About this exercise: Go through the listing below and gather every line with the word "Pennington".

::::::::::

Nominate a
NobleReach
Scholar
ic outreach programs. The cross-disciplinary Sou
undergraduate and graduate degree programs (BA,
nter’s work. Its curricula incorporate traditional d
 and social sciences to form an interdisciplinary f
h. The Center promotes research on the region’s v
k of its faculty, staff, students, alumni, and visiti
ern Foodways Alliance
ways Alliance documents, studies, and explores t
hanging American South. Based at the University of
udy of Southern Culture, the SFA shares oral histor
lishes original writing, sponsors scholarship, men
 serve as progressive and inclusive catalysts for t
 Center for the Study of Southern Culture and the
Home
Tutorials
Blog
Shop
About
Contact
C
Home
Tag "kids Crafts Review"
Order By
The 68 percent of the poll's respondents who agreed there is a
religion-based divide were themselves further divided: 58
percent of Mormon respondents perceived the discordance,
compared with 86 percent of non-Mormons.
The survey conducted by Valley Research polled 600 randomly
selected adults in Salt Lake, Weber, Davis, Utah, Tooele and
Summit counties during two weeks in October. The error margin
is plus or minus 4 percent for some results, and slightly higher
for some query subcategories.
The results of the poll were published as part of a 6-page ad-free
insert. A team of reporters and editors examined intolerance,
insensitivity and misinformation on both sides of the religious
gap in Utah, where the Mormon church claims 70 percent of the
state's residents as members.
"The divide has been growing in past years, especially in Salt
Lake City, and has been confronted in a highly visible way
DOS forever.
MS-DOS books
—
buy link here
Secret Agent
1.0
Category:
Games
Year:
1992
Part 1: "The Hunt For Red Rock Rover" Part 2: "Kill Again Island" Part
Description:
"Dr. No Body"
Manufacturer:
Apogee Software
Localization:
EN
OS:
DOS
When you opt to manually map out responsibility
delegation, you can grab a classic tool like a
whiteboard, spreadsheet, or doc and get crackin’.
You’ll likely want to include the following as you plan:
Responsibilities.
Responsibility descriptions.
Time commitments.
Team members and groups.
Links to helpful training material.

::::::::::

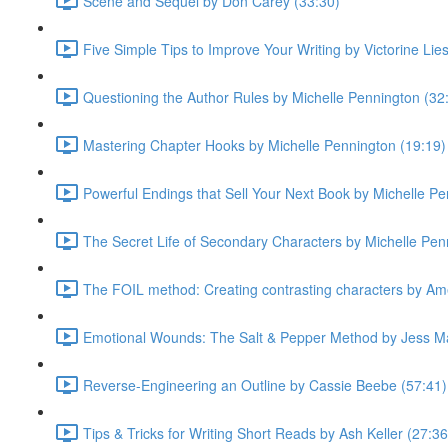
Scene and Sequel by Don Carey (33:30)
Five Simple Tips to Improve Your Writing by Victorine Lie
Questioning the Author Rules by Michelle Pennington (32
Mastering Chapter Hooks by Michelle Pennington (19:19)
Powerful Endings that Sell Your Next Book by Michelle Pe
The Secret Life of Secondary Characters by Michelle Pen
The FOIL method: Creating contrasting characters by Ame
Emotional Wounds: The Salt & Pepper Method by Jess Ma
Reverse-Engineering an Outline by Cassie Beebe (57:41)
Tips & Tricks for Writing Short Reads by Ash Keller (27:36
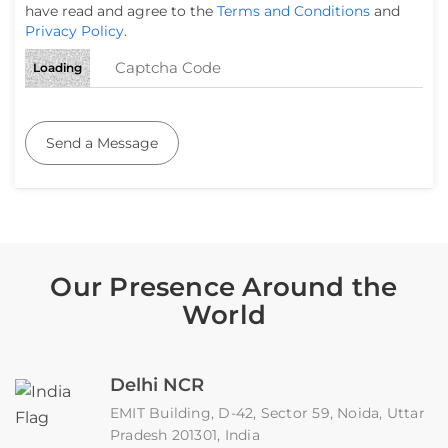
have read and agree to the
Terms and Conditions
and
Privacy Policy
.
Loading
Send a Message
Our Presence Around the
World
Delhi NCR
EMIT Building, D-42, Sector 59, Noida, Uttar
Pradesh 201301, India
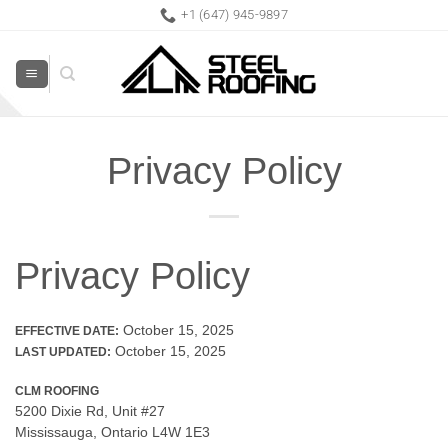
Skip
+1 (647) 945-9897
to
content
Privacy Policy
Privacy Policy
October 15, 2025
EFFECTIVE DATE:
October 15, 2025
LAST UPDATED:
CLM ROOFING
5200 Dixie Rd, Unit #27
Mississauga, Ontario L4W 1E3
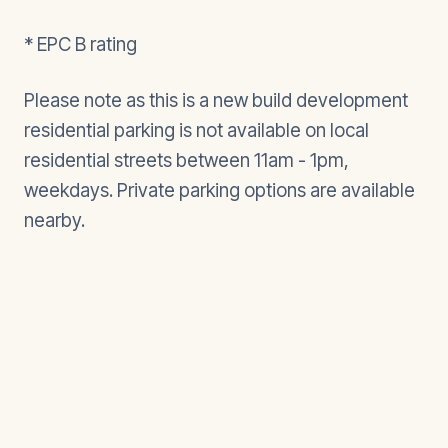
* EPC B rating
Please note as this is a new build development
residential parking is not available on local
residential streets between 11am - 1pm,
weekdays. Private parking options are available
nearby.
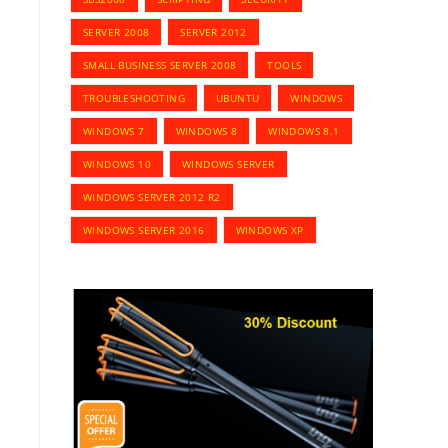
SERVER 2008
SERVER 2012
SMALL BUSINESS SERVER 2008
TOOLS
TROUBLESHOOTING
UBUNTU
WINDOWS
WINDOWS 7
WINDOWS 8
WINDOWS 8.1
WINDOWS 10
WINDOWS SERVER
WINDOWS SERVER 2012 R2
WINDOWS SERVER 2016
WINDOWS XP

::::::::::

Exercise result:
Questioning the Author Rules by Michelle Pennington (32
Mastering Chapter Hooks by Michelle Pennington (19:19)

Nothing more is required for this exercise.